Only the lines below starting at the one that contains "Fluor Kin Junior Pasta Cola" and ending at the one that contains "Consulta sobre el" are to be reproduced, exactly and with both ends kept.
(Input)
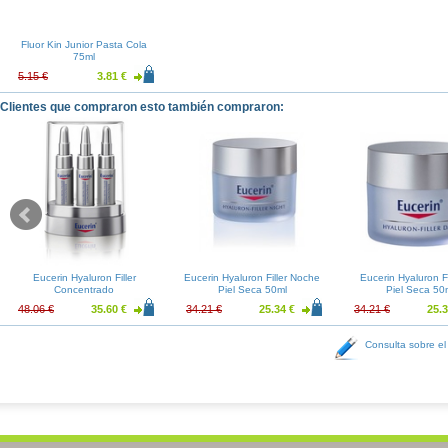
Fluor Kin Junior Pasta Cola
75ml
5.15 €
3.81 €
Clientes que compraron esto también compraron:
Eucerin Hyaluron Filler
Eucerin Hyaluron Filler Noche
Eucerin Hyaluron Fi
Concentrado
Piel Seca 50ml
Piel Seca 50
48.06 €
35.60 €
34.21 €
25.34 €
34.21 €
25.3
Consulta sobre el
(End Input)
(Input)
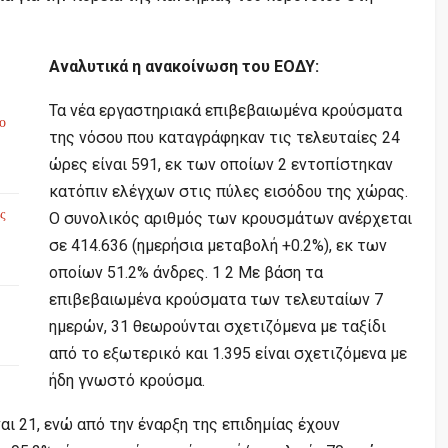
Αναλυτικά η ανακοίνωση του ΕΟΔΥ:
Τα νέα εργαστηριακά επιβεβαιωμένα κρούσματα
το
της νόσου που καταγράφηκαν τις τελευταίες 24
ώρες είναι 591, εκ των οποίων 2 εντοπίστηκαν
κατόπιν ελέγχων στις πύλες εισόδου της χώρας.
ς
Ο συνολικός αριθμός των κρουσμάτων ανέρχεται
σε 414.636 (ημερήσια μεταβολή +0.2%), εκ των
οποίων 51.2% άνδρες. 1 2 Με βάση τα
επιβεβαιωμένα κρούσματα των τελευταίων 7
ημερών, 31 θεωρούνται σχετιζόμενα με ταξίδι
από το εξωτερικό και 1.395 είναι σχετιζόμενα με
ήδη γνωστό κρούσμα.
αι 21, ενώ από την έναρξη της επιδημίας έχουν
(End Input)
(Input)
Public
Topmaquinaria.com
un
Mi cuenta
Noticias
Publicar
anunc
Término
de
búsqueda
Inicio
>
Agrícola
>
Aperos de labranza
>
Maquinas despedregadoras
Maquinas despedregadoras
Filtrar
(End Input)
◆ Response to the exercise
Fluor Kin Junior Pasta Cola
75ml
5.15 €
3.81 €
Clientes que compraron esto también compraron:
Eucerin Hyaluron Filler
Eucerin Hyaluron Filler Noche
Eucerin Hyaluron Fi
Concentrado
Piel Seca 50ml
Piel Seca 50
48.06 €
35.60 €
34.21 €
25.34 €
34.21 €
25.3
Consulta sobre el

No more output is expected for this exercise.